К тому, что он услышал в ответ, Трэвис готов не был.
— Я знала одного мужчину, — тихо сказала она. — Я была влюблена однажды и не думаю, что это случится снова.
Трэвис, внимательно наблюдавший за ней, заметил, как в ее глазах появилось отстраненное выражение, а уголки губ тронула нежная улыбка.
Риган подумала о Фарреле, о том, как он предлагал ей выйти за него замуж, но Трэвис, не выдержав, швырнул мыло в воду.
— Заканчивай сама или подожди, пока придет твой любимый и сделает это! — прорычал он и выскочил из каюты, хлопнув дверью.
Довольная тем, что удалось вызвать его ревность, Риган вышла из воды и принялась вытираться. Она подумала, что, возможно, неплохо, если Трэвис поймет, что он не единственный мужчина в ее жизни, что, может быть, существуют на свете и другие люди. Когда она приедет в Америку и их пути разойдутся, пусть он не думает, что она ничего не сможет добиться сама, без его помощи. Может быть, она даже найдет себе мужчину вроде Фаррела, который будет любить ее и не станет считать наивным ребенком.
Забравшись в постель, она вдруг почувствовала себя очень одинокой. Фаррел не любил ее, ему были нужны только ее деньги. Дядюшке она тоже была не нужна, а Трэвис, этот странный, самоуверенный, добрый человек, недвусмысленно заявил, что она нужна ему только на некоторое время. Одинокая, усталая, голодная и совершенно несчастная, она начала плакать.
Когда пришел Трэвис и заключил ее в объятия, Риган вцепилась в него, опасаясь, что он ее тоже бросит.
— Ну, ну, малышка, успокойся. Теперь тебе нечего бояться, — шептал он, но когда ее губы прижались к его губам, ни о каком спокойствии уже не могло быть и речи.
Риган не смогла бы сказать, было ли это из-за того, что она целый день находилась рядом с болезнью, или во всем были виноваты мысли об одиночестве, но она изголодалась по Трэвису. Она больше не думала о том, что ее держат в плену и что ей следует по крайней мере быть более сдержанной в своих желаниях. Она думала лишь о том, что он ей отчаянно нужен, что ей необходимо, чтобы он сжимал ее в объятиях, любил ее, заставлял почувствовать себя частью окружающего мира, а не каким-то бесполезным его придатком.

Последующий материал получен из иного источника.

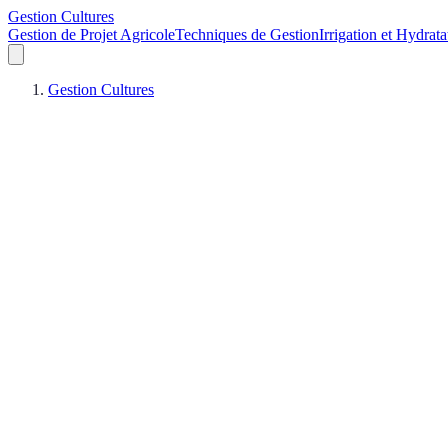
Gestion Cultures
Gestion de Projet Agricole
Techniques de Gestion
Irrigation et Hydrata
Gestion Cultures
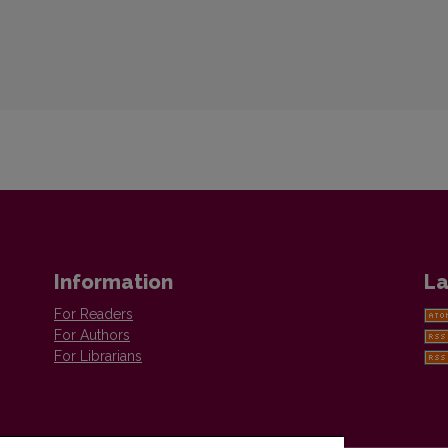
Information
La
For Readers
For Authors
For Librarians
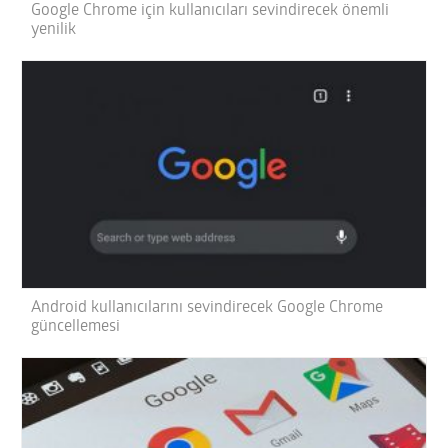
Google Chrome için kullanıcıları sevindirecek önemli
yenilik
Android kullanıcılarını sevindirecek Google Chrome
güncellemesi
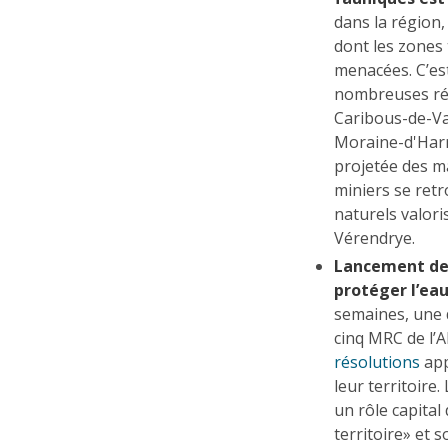
dans la région,
dont les zones 
menacées. C’est
nombreuses rés
Caribous-de-Va
Moraine-d'Harr
projetée des ma
miniers se retr
naturels valori
Vérendrye.
Lancement de
protéger l’eau
semaines, une d
cinq MRC de l’
résolutions
app
leur territoire
un rôle capital
territoire» et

Она храбро запустила пальцы под его рубаху, отчего по каюте разлетелись оторвавшиеся пуговицы. Ее пальцы без нежности, а решительно, даже грубовато пробежали по его волосатой груди, потирая кожу и ощущая, как она становится горячей от ее прикосновений.
Трэвис положил ее на кровать, оторвавшись от нее, чтобы снять с себя оставшуюся одежду. Он присел на краешек кровати, чтобы снять сапоги, повернувшись к Риган широкой, мускулистой спиной. Риган легонько укусила его за плечо, проведя кончиками грудей по его спине. Потом, лаская и пробуя его плоть на вкус, она проделала дорожку поцелуями по его животу. Сильные мускулы расслаблялись от ее прикосновений, вызывая у нее ощущение собственной власти.